Areas with meager vegetation cover were shown to produce far more runoffs, meaning more erosion potential than the newly restored area.  "And not just by a little," explained Haddad. "We estimate that degraded rangeland areas lose three times more soil than the baseline and restored areas." 

On the experimental site, which covers an entire sub-watershed of the Badia, the scientists placed a sensor camera in front of two low dams built across two wadis (gullies) to regulate the water flow. One of the dams, or "weirs," is in the treated area of ICARDA's restoration site, while the other is in the nearby - untreated (or 'control') area. 

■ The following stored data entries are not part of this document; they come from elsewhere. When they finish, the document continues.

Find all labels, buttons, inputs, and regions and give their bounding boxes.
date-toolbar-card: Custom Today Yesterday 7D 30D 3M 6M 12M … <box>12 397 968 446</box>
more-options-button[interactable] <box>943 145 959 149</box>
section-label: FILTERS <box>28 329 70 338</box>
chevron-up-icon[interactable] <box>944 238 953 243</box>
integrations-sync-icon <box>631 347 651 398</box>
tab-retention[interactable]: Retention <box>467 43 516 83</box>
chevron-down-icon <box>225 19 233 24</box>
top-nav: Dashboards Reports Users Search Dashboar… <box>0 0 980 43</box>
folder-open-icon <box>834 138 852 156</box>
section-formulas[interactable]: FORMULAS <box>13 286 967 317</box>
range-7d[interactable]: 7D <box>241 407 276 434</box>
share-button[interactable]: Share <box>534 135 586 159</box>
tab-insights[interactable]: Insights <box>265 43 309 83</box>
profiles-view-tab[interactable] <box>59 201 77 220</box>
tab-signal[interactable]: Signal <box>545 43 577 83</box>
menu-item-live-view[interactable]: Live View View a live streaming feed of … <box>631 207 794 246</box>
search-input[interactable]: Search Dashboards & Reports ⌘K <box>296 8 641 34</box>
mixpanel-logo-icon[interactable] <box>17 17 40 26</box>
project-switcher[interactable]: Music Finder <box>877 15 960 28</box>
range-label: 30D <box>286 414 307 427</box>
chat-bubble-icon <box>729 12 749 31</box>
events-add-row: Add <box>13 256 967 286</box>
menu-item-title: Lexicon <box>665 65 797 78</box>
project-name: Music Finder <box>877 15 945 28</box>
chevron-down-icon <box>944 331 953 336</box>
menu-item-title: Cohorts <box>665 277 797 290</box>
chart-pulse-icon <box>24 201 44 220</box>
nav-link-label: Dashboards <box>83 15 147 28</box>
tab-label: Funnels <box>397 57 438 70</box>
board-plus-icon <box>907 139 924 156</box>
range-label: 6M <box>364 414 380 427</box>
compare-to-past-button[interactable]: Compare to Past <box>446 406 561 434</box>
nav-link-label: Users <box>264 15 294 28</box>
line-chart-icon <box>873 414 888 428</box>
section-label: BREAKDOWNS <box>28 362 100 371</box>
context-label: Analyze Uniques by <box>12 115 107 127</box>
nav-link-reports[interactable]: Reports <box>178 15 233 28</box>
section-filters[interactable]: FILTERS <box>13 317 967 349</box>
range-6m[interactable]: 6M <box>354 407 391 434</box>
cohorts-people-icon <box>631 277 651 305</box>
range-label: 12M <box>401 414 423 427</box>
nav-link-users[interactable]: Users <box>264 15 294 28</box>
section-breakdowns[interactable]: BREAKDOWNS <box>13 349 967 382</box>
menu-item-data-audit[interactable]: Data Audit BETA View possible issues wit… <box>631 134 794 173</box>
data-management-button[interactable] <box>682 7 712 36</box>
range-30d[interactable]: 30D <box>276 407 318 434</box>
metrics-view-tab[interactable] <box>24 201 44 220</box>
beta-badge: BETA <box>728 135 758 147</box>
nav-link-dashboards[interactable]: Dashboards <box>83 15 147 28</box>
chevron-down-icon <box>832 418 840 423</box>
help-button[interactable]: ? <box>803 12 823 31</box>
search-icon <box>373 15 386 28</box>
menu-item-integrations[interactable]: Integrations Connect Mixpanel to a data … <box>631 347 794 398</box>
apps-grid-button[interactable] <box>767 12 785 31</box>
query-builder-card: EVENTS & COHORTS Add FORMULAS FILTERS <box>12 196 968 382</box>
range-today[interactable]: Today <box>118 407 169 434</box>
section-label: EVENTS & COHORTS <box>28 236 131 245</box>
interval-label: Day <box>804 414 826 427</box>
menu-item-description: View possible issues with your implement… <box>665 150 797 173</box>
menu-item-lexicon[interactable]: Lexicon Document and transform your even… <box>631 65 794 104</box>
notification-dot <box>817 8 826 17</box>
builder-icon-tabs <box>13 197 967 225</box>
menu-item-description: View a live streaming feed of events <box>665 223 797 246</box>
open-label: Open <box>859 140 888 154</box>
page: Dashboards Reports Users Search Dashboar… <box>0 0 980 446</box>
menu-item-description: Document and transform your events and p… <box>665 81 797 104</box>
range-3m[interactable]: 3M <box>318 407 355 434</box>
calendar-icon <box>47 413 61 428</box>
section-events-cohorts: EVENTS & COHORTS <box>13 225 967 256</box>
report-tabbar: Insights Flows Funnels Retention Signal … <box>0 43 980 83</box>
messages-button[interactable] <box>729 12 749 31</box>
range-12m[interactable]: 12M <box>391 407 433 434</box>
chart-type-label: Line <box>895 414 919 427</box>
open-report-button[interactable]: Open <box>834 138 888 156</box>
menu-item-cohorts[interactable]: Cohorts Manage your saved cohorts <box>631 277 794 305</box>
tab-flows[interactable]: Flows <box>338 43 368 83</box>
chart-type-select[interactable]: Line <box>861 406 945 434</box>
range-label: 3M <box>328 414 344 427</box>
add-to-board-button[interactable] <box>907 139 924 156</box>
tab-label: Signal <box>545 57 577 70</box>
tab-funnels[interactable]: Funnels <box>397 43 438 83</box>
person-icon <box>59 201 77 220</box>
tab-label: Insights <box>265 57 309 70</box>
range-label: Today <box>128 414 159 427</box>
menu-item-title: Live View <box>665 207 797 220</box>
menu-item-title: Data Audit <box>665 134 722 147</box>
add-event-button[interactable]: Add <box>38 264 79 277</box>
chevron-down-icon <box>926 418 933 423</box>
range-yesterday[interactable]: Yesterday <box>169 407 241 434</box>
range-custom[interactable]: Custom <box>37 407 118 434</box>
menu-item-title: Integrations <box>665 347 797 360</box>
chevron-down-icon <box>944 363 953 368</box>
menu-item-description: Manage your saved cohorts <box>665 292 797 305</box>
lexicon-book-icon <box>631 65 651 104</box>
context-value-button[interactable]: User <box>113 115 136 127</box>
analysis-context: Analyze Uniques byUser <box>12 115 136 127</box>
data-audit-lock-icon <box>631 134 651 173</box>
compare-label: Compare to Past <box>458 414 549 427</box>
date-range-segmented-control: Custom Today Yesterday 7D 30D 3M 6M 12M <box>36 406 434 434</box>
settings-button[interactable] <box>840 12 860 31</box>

Camera capture comparing water flow intensity after a storm between the treated site (left) and the untreated site (right).
Camera capture comparing water flow intensity after a storm between the treated site (right) and the untreated site (left.)

At precisely 6.34 am on February 28, 2018, the cameras captured the wadi water flow after a rainstorm in the two locations – which are less than a hundred meters apart. Video from the treated site (right) shows that water flow is low and contained. At the untreated site, muddy water is seen furiously cascading down the weir. 

"If we could implement this approach in multiple other locations across the Badia, the overall reduction in soil erosion would be huge and significantly improve downstream conditions for dams and farmers," said Mira Haddad. Bedouin herders would have more forage for their animals, other plants would reappear, and the soil would be richer, and more stable. 

"This once barren site is now teeming with life," Dr.Haddad concluded. "What we have been able to accomplish in just six years gives me hope for the region."